TASK GOAL =>
Among these entries, count the lines containing the word "entnehmen" and answer with only the number.

(Dataset entries)
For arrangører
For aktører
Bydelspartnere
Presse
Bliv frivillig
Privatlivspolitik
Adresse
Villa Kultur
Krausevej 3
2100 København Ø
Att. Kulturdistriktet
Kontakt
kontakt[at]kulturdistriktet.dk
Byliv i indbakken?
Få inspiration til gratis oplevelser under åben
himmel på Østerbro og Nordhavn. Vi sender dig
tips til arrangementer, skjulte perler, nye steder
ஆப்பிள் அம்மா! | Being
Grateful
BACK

* * *

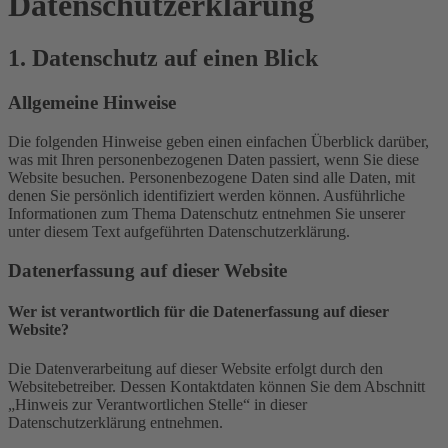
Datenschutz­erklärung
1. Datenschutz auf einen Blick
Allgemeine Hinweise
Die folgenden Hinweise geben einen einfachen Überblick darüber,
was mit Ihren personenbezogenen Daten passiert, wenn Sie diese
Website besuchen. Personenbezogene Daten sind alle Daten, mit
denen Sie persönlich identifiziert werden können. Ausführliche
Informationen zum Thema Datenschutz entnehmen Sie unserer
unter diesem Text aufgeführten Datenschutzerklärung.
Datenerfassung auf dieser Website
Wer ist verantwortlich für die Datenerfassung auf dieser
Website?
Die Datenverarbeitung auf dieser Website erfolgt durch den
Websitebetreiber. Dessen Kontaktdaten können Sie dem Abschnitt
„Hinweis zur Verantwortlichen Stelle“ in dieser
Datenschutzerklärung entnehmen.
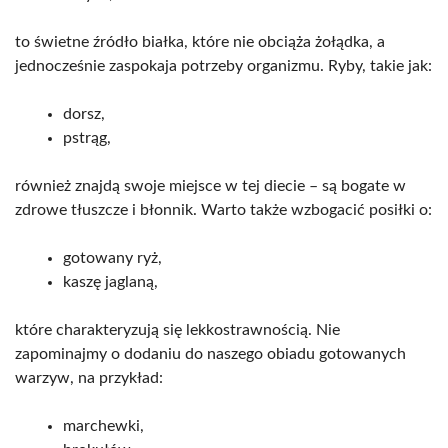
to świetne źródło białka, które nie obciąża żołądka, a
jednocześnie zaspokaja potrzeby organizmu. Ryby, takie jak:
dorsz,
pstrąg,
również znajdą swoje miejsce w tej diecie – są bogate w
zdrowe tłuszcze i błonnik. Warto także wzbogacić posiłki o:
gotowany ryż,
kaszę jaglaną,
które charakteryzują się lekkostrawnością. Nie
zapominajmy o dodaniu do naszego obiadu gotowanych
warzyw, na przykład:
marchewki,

FINAL ANSWER =>
2